This review was written for and appears on Punch Drunk Movies. Check out the site when you have a chance.
Jump scares. I hate them. “A Quiet Place” is full of jump scares, cheap ones too. I was apprehensive about the movie. But by the end, even though I jumped more than I’m comfortable with (which is more than zero), I had a good time with it.
As a whole, the movie is slightly slight. Story-wise, there’s not much to it. In the near future, humanity is decimated, cut down by alien monsters. A family tries to survive the apocalyptic scenario.
It’s the details, though, that make the movie more interesting. The invaders are not smart, intergalactic travelers with superior weaponry. They’re wild animals; fast, aggressive, and naturally armored wild animals that are impossible to kill. But there’s another hook, and it’s a good one: These aliens can’t see, at all. They hunt their prey solely by sound.
Amidst this alien threat, Evelyn (Emily Blunt) and Lee (John Krasinski, who also directed and co-wrote the script, along with Bryan Woods and Scott Beck) attempt to raise their three children on their family farm in rural New York. Soundproofed as best as possible –sand, for example, is placed in all walking areas, even into town– the family tries to live as normal a life as possible. But Evelyn is pregnant. How do you bring a baby into a world where noise means certain death?
As the setup implies, the movie is mostly wordless, with the characters communicating almost solely through sign language (helpfully subtitled). This gives the movie a unique vibe. In between alien attacks, it has a quiet, almost serene feeling amidst the fall foliage, gentle winds rustling through the orange trees of its bucolic setting. Of course, this quiet also gives Krasinski ample opportunities for the “unexpected” OOGIDY BOOGIDY!!!! scares audiences expect from a thriller such as this (and yes, thriller is a better descriptor than horror in this case. It’s more tense than horrifying), and he takes full advantage of the opportunity.
Unable to rely on sound, such as expository dialogue, to impart information, the movie has to lean hard into visual storytelling. It’s a challenge the movie tackles with grace, with Krasinski bringing a strong mise-en-scène to the film. That’s a fancy way of saying I like the way the shots are set-up, how information is conveyed purely through visual means with the careful placement of objects and characters within the frame.
The opening, for example, drops you in medias res into the family scouring an abandoned pharmacy for supplies, with no explanation for their careful quietness. The only clue comes as they leave the building. In the far corner of the frame, an old newspaper flutters in the wind. It’s not centered in the shot for immediate notice, but the fluttering draws your attention to it and its breathless headline (it is the New York Post, after all) in large, bold print: “It’s Sound!”
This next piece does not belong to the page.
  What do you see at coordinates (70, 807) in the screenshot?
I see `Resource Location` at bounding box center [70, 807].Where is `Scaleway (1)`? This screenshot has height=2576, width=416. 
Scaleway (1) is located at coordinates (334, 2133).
Later, Evelyn hangs up a mobile (made of fluffy material, of course) and as her lower body stretches into the frame we clearly see her baby bump come into focus for the first time. Both shots impart information simply and effectively, and their composition is both subtly artful and elegant.
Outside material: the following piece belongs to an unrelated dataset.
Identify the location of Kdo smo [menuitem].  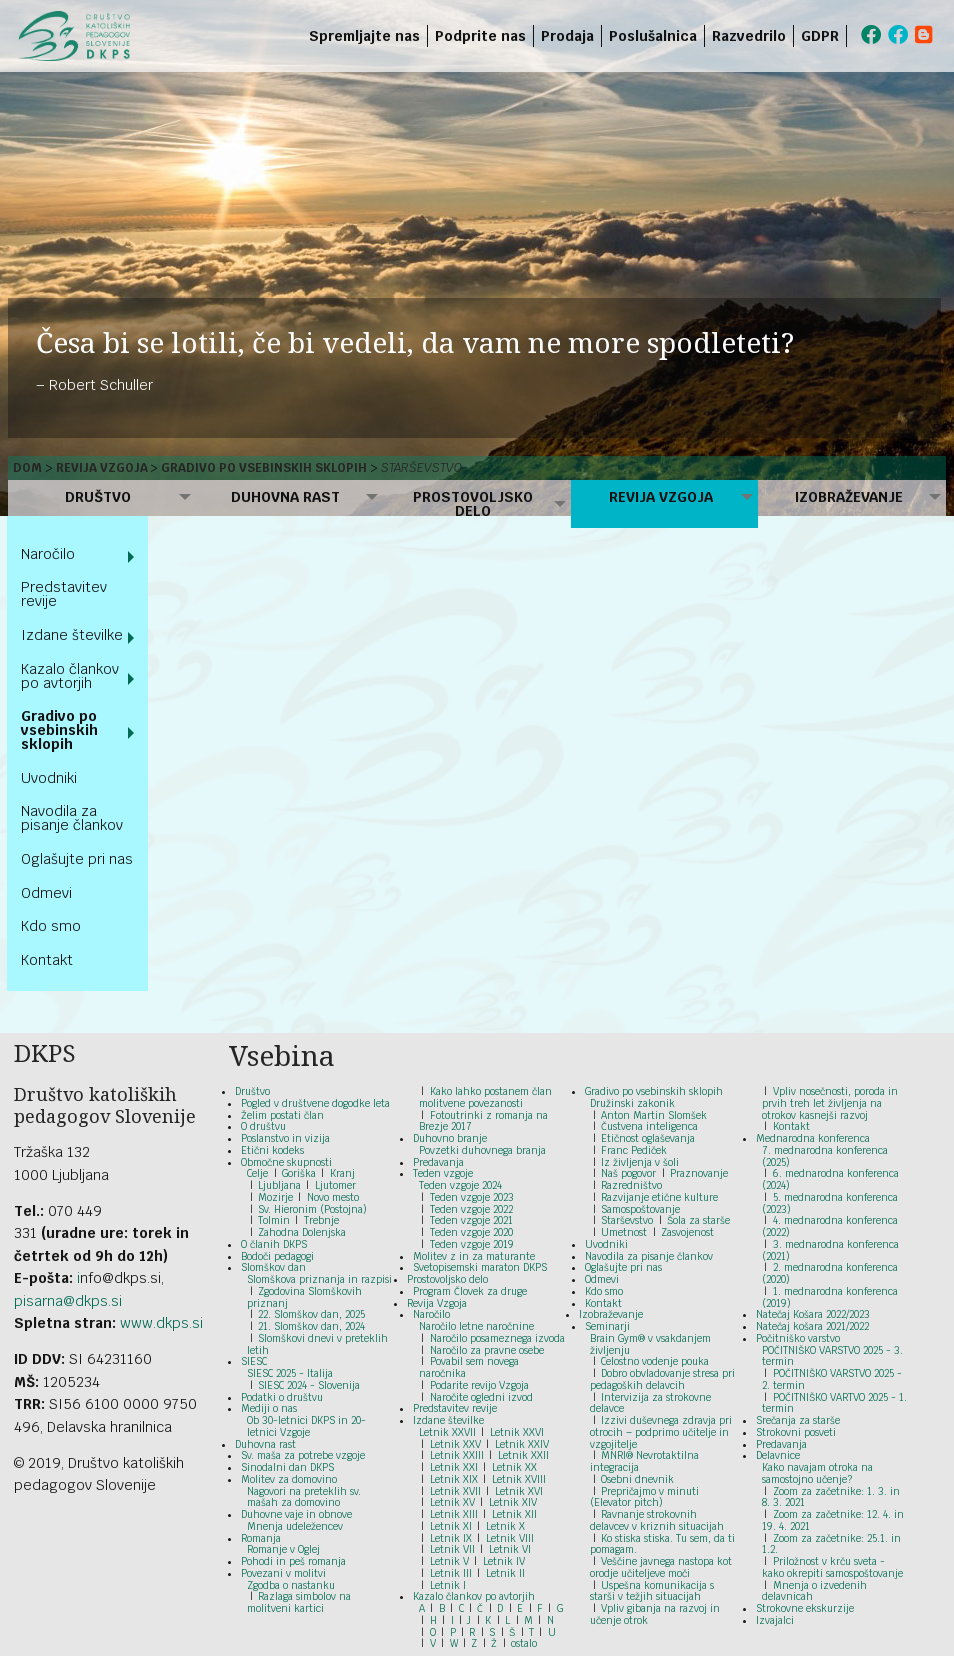
(51, 926).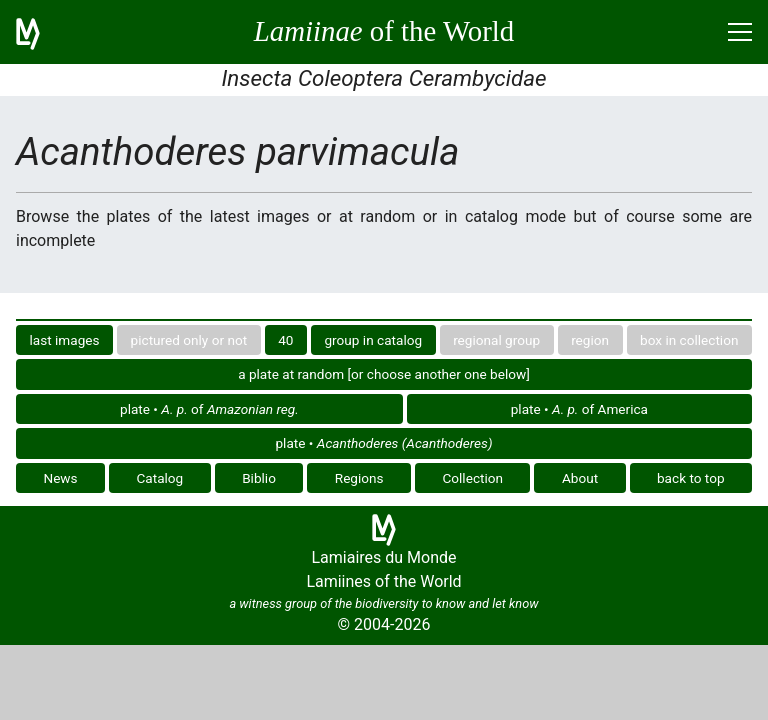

The movie does find a couple of times to cheat the quiet and allow the characters to speak. I would have preferred they remained schtum. Dialogue like, “Do you blame her…” dramatic pause “…for what happened?” left me sharply pulling air through my gritted teeth, “ouch.” It’s so graceless and clunky, especially when compared to the refined visuals.
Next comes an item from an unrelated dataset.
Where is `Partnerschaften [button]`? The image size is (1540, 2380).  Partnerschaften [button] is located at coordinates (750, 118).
And I kind of wish the movie had been more intense. Most of the scares make you jump because they’re so obviously telegraphed. The sound drops out, you know a loud noise is coming so you tense up in anticipation and then, up out of your seat you go. It would have been scarier if these moments had been completely unanticipated, coming out of nowhere, truly surprising.
But those are minor complaints. The movie moves quickly, quickly enough that you don’t stop and wonder “…wait a minute,” because the premise doesn’t exactly hold up to close scrutiny. But after a shocking opening, and some nice table setting afterward that introduces the characters and their conflicts more fully, the movie commits most of its runtime to an extended stand-off between family and monsters. And it’s intense enough and thoroughly engaging. I got into it: Late in the movie, a person in my row accidentally kicked a cup at their feet, making a noise during a quiet moment. I tensed up and almost angrily shushed them. But it was less out of annoyance and more like, “Shhhh! The monsters’ll hear you!”